More than 90 per cent of Quebecers are aware of the term and are overwhelmingly opposed to accommodating minority cultures and religions. Only 5.4 per cent of respondents said reasonable accommodation reflected their views and 77 per cent said immigrants should adapt to Quebec and Canadian society.
Older Canadians tend to be less tolerant of reasonable accommodation of minorities. However, while they want limits, a significant number of Canadians of all ages hold more moderate views.
"A sizable portion of Canadians have a relatively fixed view of Canada and what it is," said SES president Nik Nanos yesterday.
"Part of that fixed view is a willingness to accommodate new Canadians, but not at the price of compromising what Canada really is.
"In Quebec, the message is loud and clear. They see Canada through the lens of two founding peoples, two founding language communities -- and anyone who comes to Canada should fit into that framework. They see this vision of two founding peoples being eroded."
Reasonable accommodation was a major issue in the Quebec election earlier this year, and the Bouchard-Taylor Commission, created by Premier Jean Charest to examine the issue, is receiving extensive media coverage in the province.
Ontario's election wrangling over public funding of faith-based schools is a variation of the debate in Quebec, Mr. Nanos said.
The majority of Quebecers, he added, have reached their limit of tolerance, but the poll results, and the faith-based school debate in Ontario, suggest the issue is going to spread to other provinces.
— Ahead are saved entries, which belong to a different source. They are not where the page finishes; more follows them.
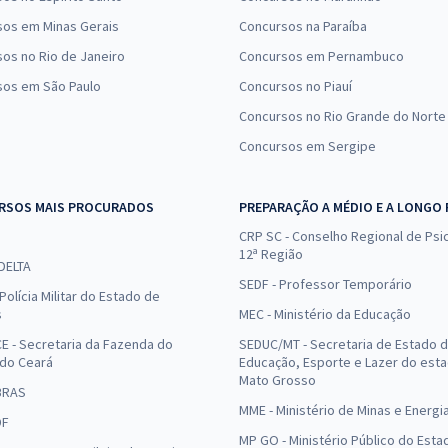
sos em Minas Gerais
Concursos na Paraíba
os no Rio de Janeiro
Concursos em Pernambuco
sos em São Paulo
Concursos no Piauí
Concursos no Rio Grande do Norte
Concursos em Sergipe
RSOS MAIS PROCURADOS
PREPARAÇÃO A MÉDIO E A LONGO
CRP SC - Conselho Regional de Psic
12ª Região
 DELTA
SEDF - Professor Temporário
Polícia Militar do Estado de
s
MEC - Ministério da Educação
E - Secretaria da Fazenda do
SEDUC/MT - Secretaria de Estado 
 do Ceará
Educação, Esporte e Lazer do est
Mato Grosso
BRAS
MME - Ministério de Minas e Energi
DF
MP GO - Ministério Público do Esta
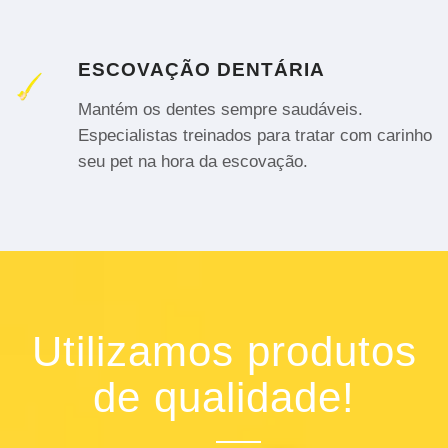
ESCOVAÇÃO DENTÁRIA
Mantém os dentes sempre saudáveis.
Especialistas treinados para tratar com carinho
seu pet na hora da escovação.
Utilizamos produtos
de qualidade!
"In Quebec," he said, "people are saying, 'We want to accommodate new Canadians and minorities, but hold on a minute.' What we are seeing in the province is a build up of accommodation after accommodation after accommodation. It's reached a tipping point in Quebec and our leaders outside Quebec should be watching because it is coming to their neighbourhood."
The online poll was conducted among 1,083 Canadians (295 in Quebec) for the Quebec-based public policy magazine Policy Options. SES says the results are accurate to within three percentage points 19 times out of 20.
Roughly half of respondents say religious and cultural minorities should be accommodated "some of the time." About 22 per cent said they should be accommodated "most of the time." About 14 per cent said they shouldn't be accommodated at all, and 5.6 per cent said they should be accommodated all the time. The rest are unsure.
When respondents were asked whether prayer spaces should be provided free of charge in public places to accommodate religious minorities, 58.6 per cent of Canadians were "to greater or lesser degrees" opposed, with around 31 per cent in favour. In Quebec, more than 80 per cent were opposed to some degree.
SES asked respondents three separate questions to determine in what public venues Canadians might find accommodation of religious and cultural minorities acceptable.
In Canada as a whole, just 36.7 per cent said there should be no accommodation in places "like schools, hospitals and public buildings." Around six per cent said there should be full accommodation, and the rest were between those extremes. Nearly two out of three Quebec respondents said there should be zero accommodation, with just 1.7 per cent in favour of full accommodation.
About 45 per cent of Canadians were opposed to religious accommodation in the workplace (65 per cent of Quebecers were opposed), and the opposition was more intense when respondents were asked whether similar accommodation should be part of amateur sport and leisure activities.
Among Canadians as a whole, 48 per cent opposed that option; among Quebecers, 72 per cent were opposed. Only 1.7 per cent of Quebecers and 3.3 per cent of Canadians overall were totally in favour.
The issue first hit the headlines in late February when Nepean's Asmahan "Azzy" Mansour, 11 at the time, was ordered to remove her hijab or leave the field during a soccer tournament in Laval, Que.
Canadians in regions with fewer cultural and religious minorities were more inclined to favour accommodation than those in larger urban centres.
"It's because they're not dealing with the issue on a personal basis," Mr. Nanos said.
"(The poll) should be a bit of notice to Canadians that we're going to deal again with the vision of Canada as two founding peoples, or whether we have become a multicultural country where the two founding peoples are subsumed within that."